The code pretty much follows tutorials available in the OpenCV documentation.
So, let's follow what happens when you run tracker_main.py
:
process_config_file()
is an implementation of ConfigParser
, and I am assembling the corresponding sections of the specified .ini
file to a dict()
and an array
of dict
s. general_settings
contains information set in the [General]
section, and markers
has the same dict defined in each section for each marker. These values are returned when the function is called.
Inter-thread communication is done via Queue()
objects. The server will bind to a port specified in the config file, and tracker_server()
from server_thread.py
is started as a separate thread. Within the thread, there is a loop that constantly waits for an incoming packet.
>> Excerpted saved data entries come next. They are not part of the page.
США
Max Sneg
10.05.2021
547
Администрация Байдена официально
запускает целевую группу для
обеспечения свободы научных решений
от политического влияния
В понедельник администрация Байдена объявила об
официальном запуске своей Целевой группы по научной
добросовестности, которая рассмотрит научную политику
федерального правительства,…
Once a packet containing anything is received, the latest state of the markers
array will be read out from the main thread. After converting the values to plain text, the response packet payload is assembled. Once the payload is known, two packets are being sent back to the address the query packet:
Packet 1 contains a 16-bit number, which is the length of the next datagramm packet in bytes.
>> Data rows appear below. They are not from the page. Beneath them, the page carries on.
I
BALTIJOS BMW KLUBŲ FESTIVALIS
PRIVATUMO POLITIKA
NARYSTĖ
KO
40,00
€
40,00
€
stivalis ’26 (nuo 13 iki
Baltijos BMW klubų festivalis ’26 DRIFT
Packet 2 is the latest tracker data, in plain-text format. You can dump this packet, and save it as a .csv file.
Furthermore, there is a killswitch in the loop: if the port specified in general_settings["server_udp_port"]
becomes a different number than the port the server was started at, the server thread will terminate. Since recvfrom()
for UDP is blocking (as in, it hangs the loop until it received data), a packet might need to be sent to the server for it to terminate.
The camera matrix and the distortion coefficients are being generated from the specified options in the config file. Read about calibration here. Afterwards, the feature detector ORB
is initialised, as well as the BFmatcher
feature matcher algorithm.
Then, for each marker, the features (key points and descriptors) are being calculated.
And lastly, for each frame, the following sequence is executed:
- Identify feature matches between the camera's image and the marker's image.
- Keep the good quality matches only, as specified by
marker_minimum_matching_distance
in the config file - Copy the mean value of the coordinates of the matches to a
deque()
object used as a FIFO, and calculate the running average by taking the mean value of the numbers in the FIFO. Pass these 2D centroid coordinates over to the server thread. - If there are enough matches (as per
marker_minimum_number_of_matches
in the config file), calculate the coordinates of the matches in the marker, with respect to its dimensions. Since a marker a 2D images, all 3D points will be on the Z=0 plane. - If there are enough matches, calculate the
translation
coordinates and therotation
angles using SolvePNP. If successful, shove the latest data into adeque()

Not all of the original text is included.